LABUAN BAJO, BANERATV.COM – Upaya media baneratv.com untuk mendapatkan klarifikasi dan menjalankan prinsip keberimbangan dalam pemberitaan dugaan praktik prostitusi terselubung di Cleopatra Pub & Karaoke Labuan Bajo menemui jalan buntu. Pemilik usaha, Gede Wisnu Wicaksono, dituding berupaya menekan dan mengintimidasi wartawan setelah ia menolak menjawab pertanyaan substantif, meskipun semua persyaratan legalitas yang ia ajukan telah dipenuhi oleh redaksi.

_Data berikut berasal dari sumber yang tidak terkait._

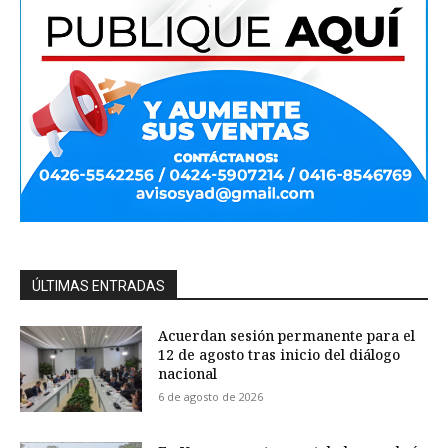
ÚLTIMAS ENTRADAS
Acuerdan sesión permanente para el
12 de agosto tras inicio del diálogo
nacional
6 de agosto de 2026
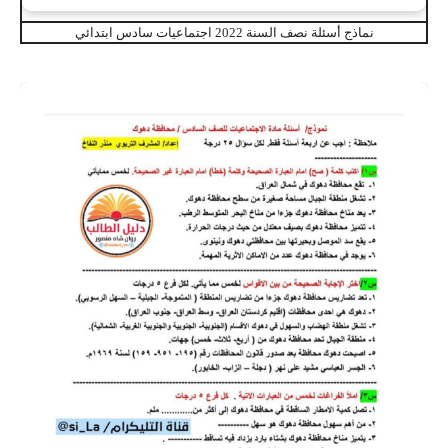
نماذج أسئلة نصف السنة 2022 اجتماعيات سادس ابتدائي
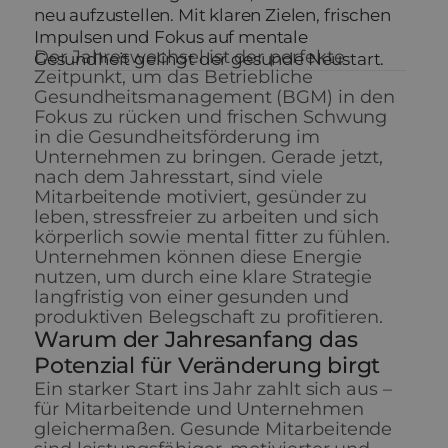
neu aufzustellen. Mit klaren Zielen, frischen
Impulsen und Fokus auf mentale
Der Jahreswechsel ist der perfekte
Gesundheit gelingt der gesunde Neustart.
Zeitpunkt, um das Betriebliche
Gesundheitsmanagement (BGM) in den
Fokus zu rücken und frischen Schwung
in die Gesundheitsförderung im
Unternehmen zu bringen. Gerade jetzt,
nach dem Jahresstart, sind viele
Mitarbeitende motiviert, gesünder zu
leben, stressfreier zu arbeiten und sich
körperlich sowie mental fitter zu fühlen.
Unternehmen können diese Energie
nutzen, um durch eine klare Strategie
langfristig von einer gesunden und
produktiven Belegschaft zu profitieren.
Warum der Jahresanfang das
Potenzial für Veränderung birgt
Ein starker Start ins Jahr zahlt sich aus –
für Mitarbeitende und Unternehmen
gleichermaßen. Gesunde Mitarbeitende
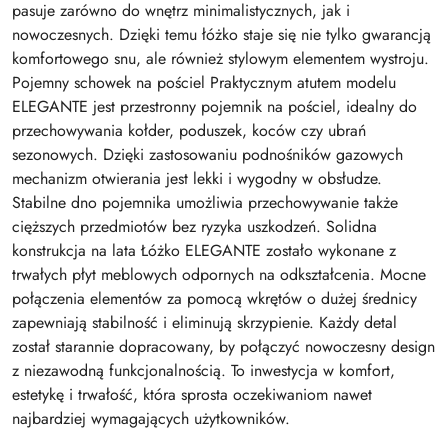
pasuje zarówno do wnętrz minimalistycznych, jak i
nowoczesnych. Dzięki temu łóżko staje się nie tylko gwarancją
komfortowego snu, ale również stylowym elementem wystroju.
Pojemny schowek na pościel Praktycznym atutem modelu
ELEGANTE jest przestronny pojemnik na pościel, idealny do
przechowywania kołder, poduszek, koców czy ubrań
sezonowych. Dzięki zastosowaniu podnośników gazowych
mechanizm otwierania jest lekki i wygodny w obsłudze.
Stabilne dno pojemnika umożliwia przechowywanie także
cięższych przedmiotów bez ryzyka uszkodzeń. Solidna
konstrukcja na lata Łóżko ELEGANTE zostało wykonane z
trwałych płyt meblowych odpornych na odkształcenia. Mocne
połączenia elementów za pomocą wkrętów o dużej średnicy
zapewniają stabilność i eliminują skrzypienie. Każdy detal
został starannie dopracowany, by połączyć nowoczesny design
z niezawodną funkcjonalnością. To inwestycja w komfort,
estetykę i trwałość, która sprosta oczekiwaniom nawet
najbardziej wymagających użytkowników.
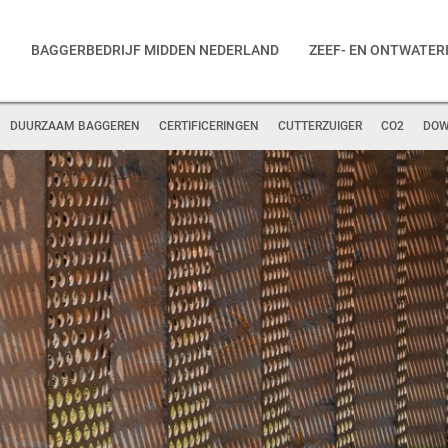
G
BAGGERBEDRIJF MIDDEN NEDERLAND
ZEEF- EN ONTWATER
DUURZAAM BAGGEREN
CERTIFICERINGEN
CUTTERZUIGER
CO2
DOW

Pemberitaan awal media ini, yang berjudul “Investigasi Eksklusif! Pekerja Bongkar Praktik Prostitusi Terselubung di Cleopatra Pub & Karaoke Labuan Bajo,” memicu respons dari Gede Wisnu Wicaksono melalui pesan WhatsApp. Dalam tanggapannya, Wisnu menyatakan hanya akan memberikan klarifikasi jika redaksi melampirkan surat tugas resmi, identitas perusahaan media, dan daftar pertanyaan tertulis. Ia juga secara tersirat menuding media melakukan pelanggaran kode etik jurnalistik karena menaikkan berita tanpa verifikasi.
Menanggapi permintaan tersebut, redaksi baneratv.com menunjukkan profesionalisme dengan segera mengirimkan semua berkas perusahaan yang diminta, termasuk tujuh pertanyaan terstruktur terkait laporan dugaan praktik prostitusi yang disampaikan oleh salah satu pekerjanya. Hal ini dilakukan redaksi sebagai wujud ketaatan terhadap etika pers dan upaya maksimal untuk mengakomodasi Hak Jawab narasumber.
Namun, sikap Wisnu setelah semua permintaannya dipenuhi justru berbalik. Pemilik Cleopatra Pub & Karaoke itu tidak menjawab satu pun dari tujuh pertanyaan yang diajukan. Upaya lanjutan redaksi untuk menghubunginya melalui sambungan telepon juga tidak diindahkan. Tindakan ini menguatkan dugaan redaksi bahwa permintaan dokumen formal sejak awal merupakan taktik penguluran waktu untuk menghambat penayangan berita, bukan untuk memberikan klarifikasi yang konstruktif.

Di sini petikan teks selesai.